Setting the Stage: The First Graduates of Baylor Business
Baylor’s School of Business, established in 1923, has evolved over the years, producing notable graduates who made significant contributions to the field and supported the University.
By Justin Walker
When Baylor University’s Board of Trustees—now the Board of Regents— officially approved the formation of the School of Commerce and Business Administration in March 1923, things looked very different than they do today. Dr. Charles Johnson from the Department of Public Discourse was named the head of the Business Department—another name for the School at the time—and four full-time professors were hired to teach.

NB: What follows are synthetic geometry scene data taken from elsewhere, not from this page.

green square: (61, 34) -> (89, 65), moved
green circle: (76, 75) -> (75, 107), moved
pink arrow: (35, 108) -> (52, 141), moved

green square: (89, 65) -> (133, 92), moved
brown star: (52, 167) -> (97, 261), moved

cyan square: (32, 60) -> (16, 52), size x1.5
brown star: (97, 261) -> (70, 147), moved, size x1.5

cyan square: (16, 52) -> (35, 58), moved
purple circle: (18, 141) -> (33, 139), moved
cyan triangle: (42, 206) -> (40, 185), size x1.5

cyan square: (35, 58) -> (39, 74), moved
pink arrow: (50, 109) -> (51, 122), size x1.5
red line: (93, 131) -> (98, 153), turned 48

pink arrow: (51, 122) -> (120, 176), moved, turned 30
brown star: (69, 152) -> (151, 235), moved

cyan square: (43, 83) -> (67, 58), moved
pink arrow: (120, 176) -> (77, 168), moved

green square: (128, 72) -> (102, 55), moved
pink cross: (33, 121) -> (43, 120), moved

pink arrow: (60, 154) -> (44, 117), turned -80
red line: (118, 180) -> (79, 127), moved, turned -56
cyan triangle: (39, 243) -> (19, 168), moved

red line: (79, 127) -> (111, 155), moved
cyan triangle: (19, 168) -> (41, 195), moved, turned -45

The faculty were officed on the ground floor of Carroll Library, where the classrooms were also located.
In the fall of 1923, more than 200 students began courses at the School, reaching an average enrollment of 290 for each semester in 1925. Among those enrolled that year include the first seven graduates of the School: Frank Creasey, Maurice Frazier, Wortham Renfro, W. Frank Smith, C.H. Tarrant, Ben H. Williams and Alba McCreary. While the others graduated in May 1925, McCreary graduated in August of that year and became the first female graduate of the School.
Not much is known of many in this cohort outside of Ben Williams. Prior to graduation, Williams worked as a clerk and salesman for various businesses. After receiving his BBA, he went to work for Southwestern Engraving Company, becoming the manager of the company’s plant in Houston. In 1928, Williams co-founded his advertising agency, Brennan-Brown-Williams, with offices in Houston and Dallas.

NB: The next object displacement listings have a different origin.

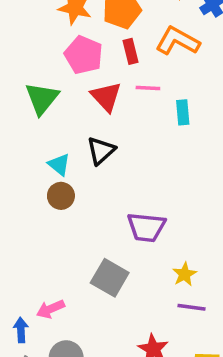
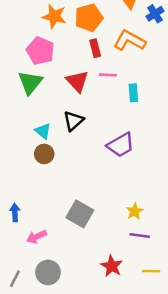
pink pentagon: (84, 55) -> (40, 51), moved
purple trapezoid: (146, 227) -> (121, 145), moved, turned -36
blue arrow: (21, 330) -> (15, 213), moved

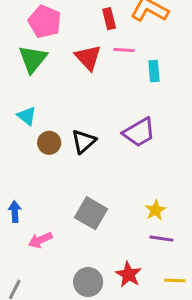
black triangle: (73, 121) -> (84, 141), moved
cyan triangle: (43, 131) -> (27, 116), moved
gray circle: (48, 272) -> (88, 282), moved

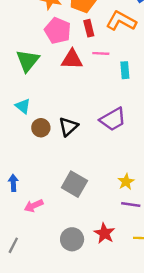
pink pentagon: (45, 22) -> (58, 31), moved
red triangle: (88, 58) -> (72, 59), turned -45

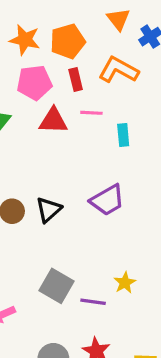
pink pentagon: (58, 31) -> (34, 83), turned -30
purple line: (131, 205) -> (93, 302), moved

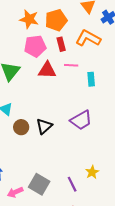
gray square: (57, 286) -> (39, 184), moved
purple line: (93, 302) -> (72, 184), turned 56

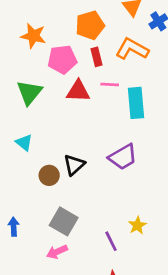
orange star: (29, 19) -> (33, 36), moved
cyan rectangle: (91, 79) -> (136, 103), size x1.6
brown circle: (21, 127) -> (49, 175), moved
gray square: (39, 184) -> (64, 221), moved
pink arrow: (15, 192) -> (57, 252), moved

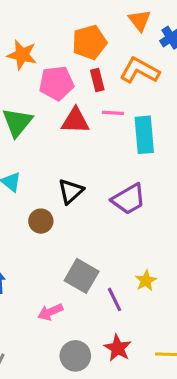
black triangle: (74, 165) -> (71, 191), moved
gray square: (64, 221) -> (82, 276), moved

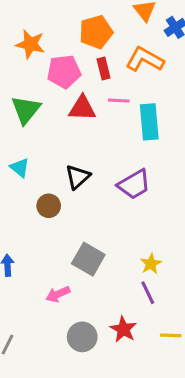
purple line: (115, 299) -> (148, 293), moved

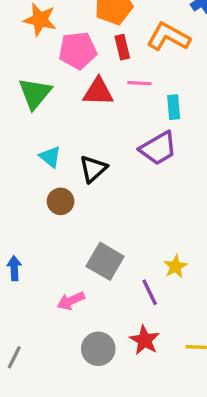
cyan rectangle: (149, 122) -> (174, 107), size x0.6
cyan triangle: (20, 168) -> (50, 157), moved
purple trapezoid: (134, 184) -> (158, 148), moved
purple line: (148, 293) -> (150, 292), moved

In 1932, Williams received an MBA from the Wharton School of Business and Finance at the University of Pennsylvania. Soon after, he began a career in life insurance, working for companies in Des Moines, Iowa, and Dallas. In 1941, he became director of Sales and Management Training at Mutual Life Insurance Company in New York City.
By 1950, Williams once again started his own business, this time in sales training consulting for various advertising agencies and life insurance companies. He stayed in this role until 1960, when he semi-retired. Williams passed away in 1982.
Williams was an avid supporter of Baylor. In the 1950s, Williams established the Ben Williams Foundation to support University faculty seeking terminal degrees. In 1971, he started a second foundation to provide financial support to the now-named Hankamer School of Business, which assisted the Business School in funding several professorships, including James A. Roberts, the current Ben H. Williams Professor of Marketing. The foundation also helped establish the Ben H. Williams Distinguished Speaker Series in 1999.
In 1970, Williams was named the Outstanding Alumnus of Baylor University. While honored to receive the award, Williams believed the people who benefited from his contributions were making the actual impact.
“I personally am not going to make any great contribution to mankind,” he said. “But at least one of the professors or their students probably will. And that’s what’s important.”